I stood there, forced to nod and keep my mouth shut while she insulted me to my face. I had to look like the 'grateful junior' for the cameras, pretending my heart wasn't hammering with rage and the urge to see just how much electricity I could pump into this woman.
"Anyway," the Winter Tsar said, waving a hand dismissively as their private transport - a sleek, white-and-gold VTOL - hovered in the street out in front of the store. "Keep up the good work, little Volt. Maybe one day you will earn enough for a proper cape."
They boarded the craft, followed by their fleet of camera drones, leaving me standing in a ruined jewelry store, shivering in the cold they'd left behind.
I looked down at my hands. They were shaking - not from the cold, but from the sheer effort of holding back. I'll bet that the insurance companies were going to blame me for this mess, too.
Just you wait, I thought, a spark of Scintilla dancing in the back of my mind. One of these days, this 'slut' is going to show you exactly what a real power surge looks like, as I shove a lightning bolt up that ass.
The silence that followed the roar of their engines was deafening, broken only by the groan of shifting concrete and the occasional crack of ice. I stood in the wreckage, my breath fogging in the sub-zero air they'd left behind. They hadn't even stayed to check the upper floors of the building that they had destroyed.
A muffled scream pierced the quiet. It came from the back of the store, near the walk-in vault.
I scrambled over a pile of frozen mannequins, their plastic limbs shattered like glass. The Winter Tsar's blast had hit the vault door dead-on, flash-freezing the moisture in the air into a three-inch thick seal of solid ice.
"Hello? Is someone in there?," I shouted, slamming my fist against the door.
"Please! It's freezing cold! I can't breathe!" A girl's voice, thin and terrified.
I may not have had the A-Rank power that the Winter Tsar and Tundra Rose possessed, but I was no slouch anymore - and I had precision. I pressed my palms against the ice seal. I could feel the new reservoir of power within me - so much bigger than when I'd successfully tested as a D-Rank hero - pushing outward, begging for release. Usually, I'd throw a spark, maybe a bolt, but now I felt like I could find a way to charge the atoms themselves. I let the electricity hum at a high frequency, turning my hands into glowing violet heating elements.
The ice hissed and screamed, turning to steam in seconds. With a final surge, I kicked the vault door's handle and it swung open heavily on its hinges. A young clerk, probably not much older than me, stumbled out, shivering violently.

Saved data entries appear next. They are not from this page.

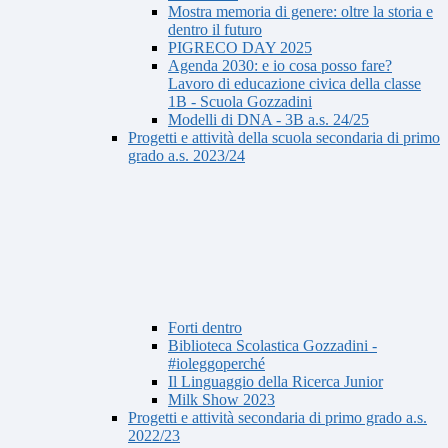
Mostra memoria di genere: oltre la storia e
dentro il futuro
PIGRECO DAY 2025
Agenda 2030: e io cosa posso fare?
Lavoro di educazione civica della classe
1B - Scuola Gozzadini
Modelli di DNA - 3B a.s. 24/25
Progetti e attività della scuola secondaria di primo
grado a.s. 2023/24
Forti dentro
Biblioteca Scolastica Gozzadini -
#ioleggoperché
Il Linguaggio della Ricerca Junior
Milk Show 2023
Progetti e attività secondaria di primo grado a.s.
2022/23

"I've got you," I whispered, pulling her away from the frozen wall and holding her closely.
She looked up at me, her eyes wide. "Did ... did they catch them? The heroes?"
I looked around at the ruined boutique - the shattered lives, the destroyed livelihoods, the millions in damages for a three-man robbery I'd already handled.
"They finished the job," I said, my voice flat. "But they didn't stay for the cleanup."
I spent the next twenty minutes as a glorified construction worker, using localized heat to melt safe paths through the structural ice so the residents upstairs could evacuate before the building's support beams gave way. No drones filmed this. HeroHub didn't pay me for my time. In fact, by the time the HeroHub 'Janitor' crew showed up to take away the two captive thieves and the dead third, I was just another exhausted body, blending into the shadows.